▶ About this exercise
Count how many lines below contain the word "giuridico", then give that number alone.

▶ Stored data entries
########

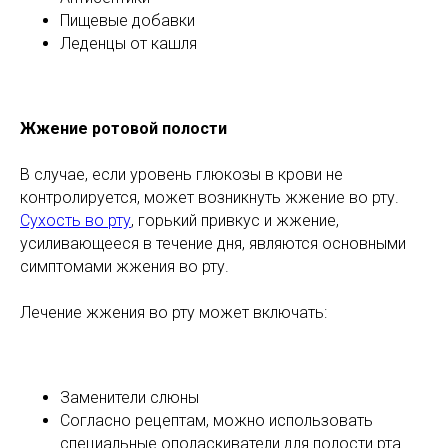
Пищевые добавки
Леденцы от кашля
Жжение ротовой полости
В случае, если уровень глюкозы в крови не
контролируется, может возникнуть жжение во рту.
Сухость во рту
, горький привкус и жжение,
усиливающееся в течение дня, являются основными
симптомами жжения во рту.
Лечение жжения во рту может включать:
Заменители слюны
Согласно рецептам, можно использовать
специальные ополаскиватели для полости рта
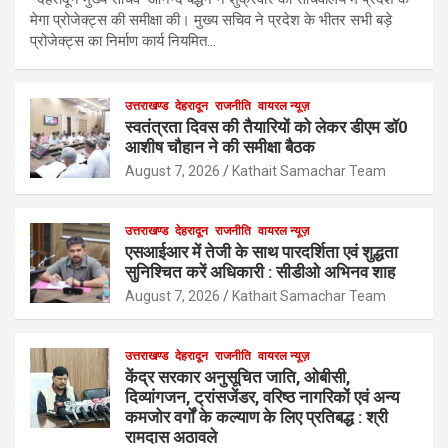
मेगा प्रोजेक्ट्स की समीक्षा की। मुख्य सचिव ने प्रदेश के भीतर सभी बड़े
प्रोजेक्ट्स का निर्माण कार्य नियमित…
उत्तराखण्ड
देहरादून
राजनीति
वायरल न्यूज़
स्वतंत्रता दिवस की तैयारियों को लेकर डीएम डॉ0
आशीष चौहान ने की समीक्षा बैठक
August 7, 2026
Kathait Samachar Team
उत्तराखण्ड
देहरादून
राजनीति
वायरल न्यूज़
एसआईआर में तेजी के साथ पारदर्शिता एवं शुद्धता
सुनिश्चित करें अधिकारी : सीडीओ अभिनव शाह
August 7, 2026
Kathait Samachar Team
उत्तराखण्ड
देहरादून
राजनीति
वायरल न्यूज़
केंद्र सरकार अनुसूचित जाति, ओबीसी,
दिव्यांगजन, ट्रांसजेंडर, वरिष्ठ नागरिकों एवं अन्य
कमजोर वर्गों के कल्याण के लिए प्रतिबद्ध : श्री
रामदास अठावले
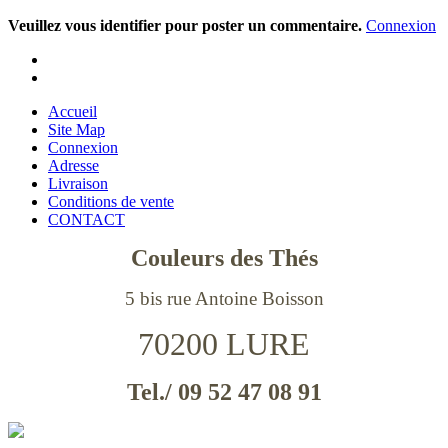
Veuillez vous identifier pour poster un commentaire.
Connexion
Accueil
Site Map
Connexion
Adresse
Livraison
Conditions de vente
CONTACT
Couleurs des Thés
5 bis rue Antoine Boisson
70200 LURE
Tel./ 09 52 47 08 91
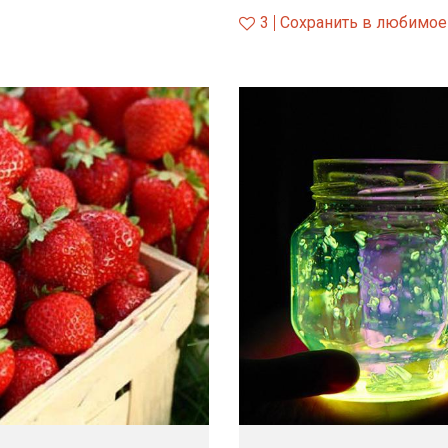
3
Сохранить в любимое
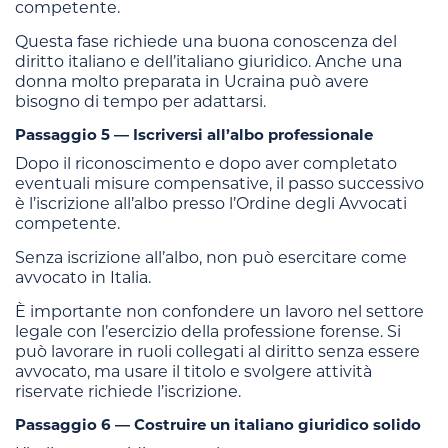
competente.
Questa fase richiede una buona conoscenza del
diritto italiano e dell’italiano giuridico. Anche una
donna molto preparata in Ucraina può avere
bisogno di tempo per adattarsi.
Passaggio 5 — Iscriversi all’albo professionale
Dopo il riconoscimento e dopo aver completato
eventuali misure compensative, il passo successivo
è l’iscrizione all’albo presso l’Ordine degli Avvocati
competente.
Senza iscrizione all’albo, non può esercitare come
avvocato in Italia.
È importante non confondere un lavoro nel settore
legale con l’esercizio della professione forense. Si
può lavorare in ruoli collegati al diritto senza essere
avvocato, ma usare il titolo e svolgere attività
riservate richiede l’iscrizione.
Passaggio 6 — Costruire un italiano giuridico solido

########

▶ Solution for this task
2